The math is back-of-the-envelope, but the conclusions are serious nonetheless. Anthracite has been trading at a discount to its book value, so the stock may be overvalued by as much as 12% at its current level.

Tuesday, December 11, 2007

Anthracite Deserves More Than Cramer's Cliffs Notes

Maybe it was the pressure of the lightning round, maybe it was just too easy to plug Annaly Capital (NLY) (again), but Cramer slipped up a couple weeks ago when he told a caller that Anthracite Capital (AHR) was "a residential REIT. ... just buy NLY... I'm sorry I can't be more positive."

Anthracite Capital is actually a CMBS and commercial whole loan investor. The company focuses on acquiring pools of performing loans in the form of commercial mortgage-backed securities, issuing secured debt backed by CMBS, and providing strategic capital for the commercial real estate industry in the form of mezzanine loan financing. The company has a minimal amount of RMBS on the balance sheet, but certainly not enough to label it a residential REIT.

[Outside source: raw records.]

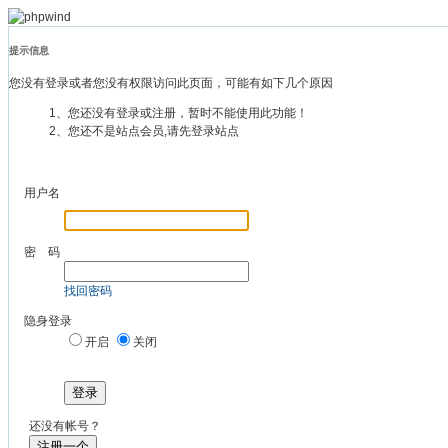
提示信息
您没有登录或者您没有权限访问此页面，可能有如下几个原因
1、您还没有登录或注册，暂时不能使用此功能！
2、您还不是站点会员,请先登录站点
用户名
密 码
找回密码
隐身登录
开启
关闭
登录
还没有帐号？
注册一个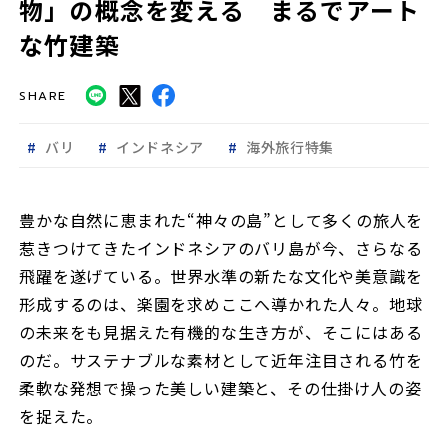
物」の概念を変える まるでアート
な竹建築
SHARE
バリ
インドネシア
海外旅行特集
豊かな自然に恵まれた“神々の島”として多くの旅人を
惹きつけてきたインドネシアのバリ島が今、さらなる
飛躍を遂げている。世界水準の新たな文化や美意識を
形成するのは、楽園を求めここへ導かれた人々。地球
の未来をも見据えた有機的な生き方が、そこにはある
のだ。サステナブルな素材として近年注目される竹を
柔軟な発想で操った美しい建築と、その仕掛け人の姿
を捉えた。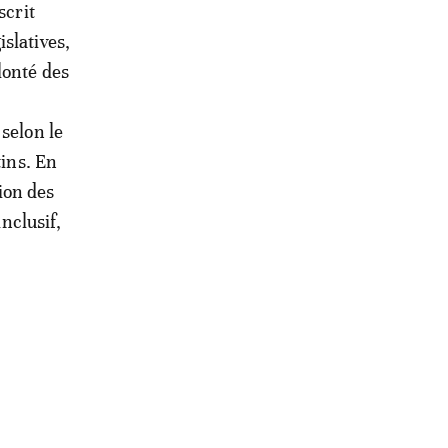
scrit
slatives,
lonté des
selon le
tins. En
ion des
inclusif,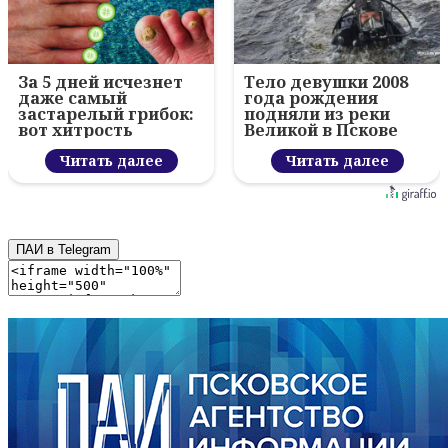
За 5 дней исчезнет
Тело девушки 2008
даже самый
года рождения
застарелый грибок:
подняли из реки
вот хитрость
Великой в Пскове
Читать далее
Читать далее
ПАИ в Telegram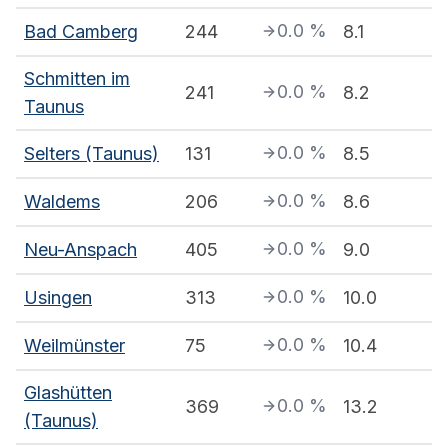
0.0
%
Bad Camberg
244
8.1
Schmitten im
0.0
%
241
8.2
Taunus
0.0
%
Selters (Taunus)
131
8.5
0.0
%
Waldems
206
8.6
0.0
%
Neu-Anspach
405
9.0
0.0
%
Usingen
313
10.0
0.0
%
Weilmünster
75
10.4
Glashütten
0.0
%
369
13.2
(Taunus)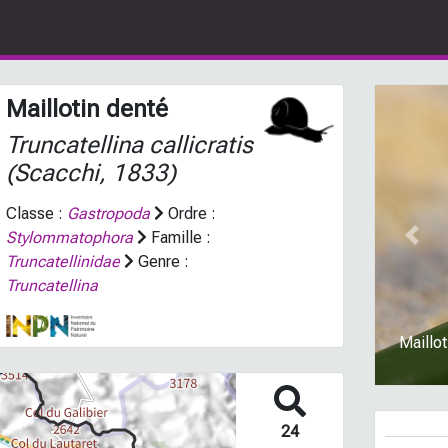
Maillotin denté
Truncatellina callicratis
(Scacchi, 1833)
Classe :
Gastropoda
Ordre :
Stylommatophora
Famille :
Prev
Truncatellinidae
Genre :
Truncatellina
Maillo
24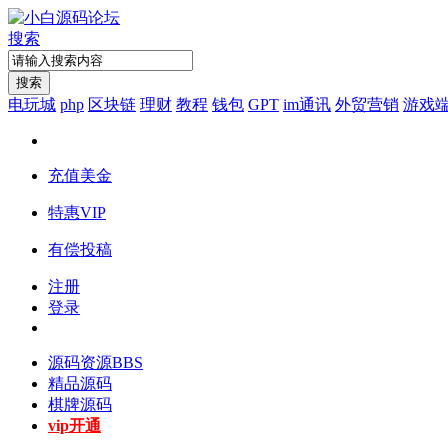
搜索
搜索
电玩城
php
区块链
理财
教程
钱包
GPT
im通讯
外贸营销
游戏
充值美金
特惠VIP
有偿投稿
注册
登录
源码资源
BBS
精品源码
棋牌源码
vip开通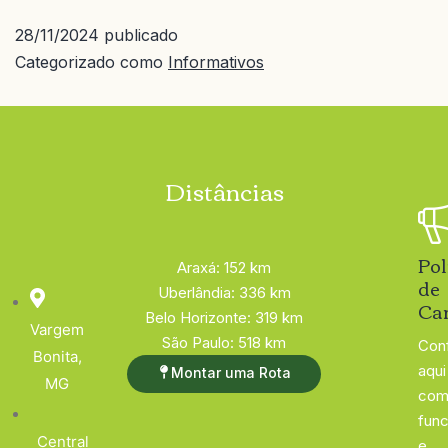
28/11/2024
publicado
Categorizado como
Informativos
Distâncias
Pol
Araxá: 152 km
de
Uberlândia: 336 km
Ca
Belo Horizonte: 319 km
Vargem
São Paulo: 518 km
Conf
Bonita,
aqui
Montar uma Rota
MG
com
func
Central
e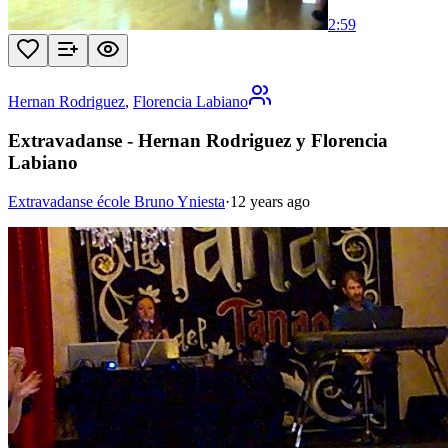
2:59
Hernan Rodriguez
,
Florencia Labiano
Extravadanse - Hernan Rodriguez y Florencia
Labiano
Extravadanse école Bruno Yniesta
·
12 years ago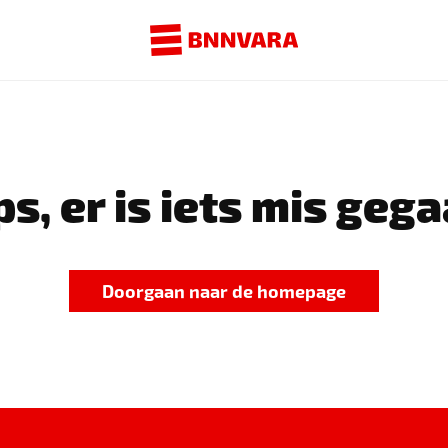
s, er is iets mis gega
Doorgaan naar de homepage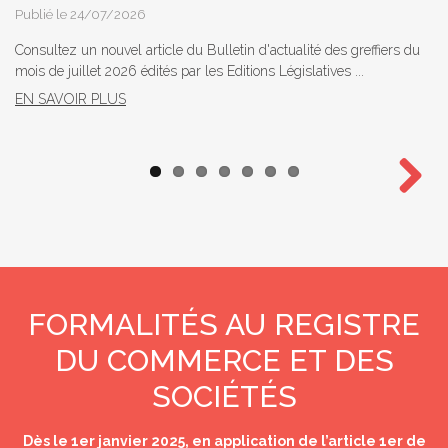
Publié le 24/07/2026
Consultez un nouvel article du Bulletin d'actualité des greffiers du
mois de juillet 2026 édités par les Editions Législatives ...
EN SAVOIR PLUS
Next
FORMALITÉS AU REGISTRE
DU COMMERCE ET DES
SOCIÉTÉS
Dès le 1er janvier 2025, en application de l’article 1er de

Anthracite is externally managed by an affiliate of BlackRock, Inc. (BLK) and yields about 15%. The company has maintained a pretty stable dividend throughout its ten-year history. Anthracite pursues a fairly aggressive strategy, acquiring mostly B-notes and subordinate CMBS. As a result, its balance sheet is exposed to impairments and other valuation adjustments. However, from a liquidity standpoint, Anthracite is fairly solid, having only about 15% of its assets non-match funded.

At a 15% yield and at 0.85x book value, Anthracite is reasonably valued, given its less-efficent external management structure and riskier assets. Nonetheless, its business model -- to deliver high risk-adjusted returns through the acceptance of credit risk and selective commercial investment -- deserves much more than Cramer's cursory dismissal.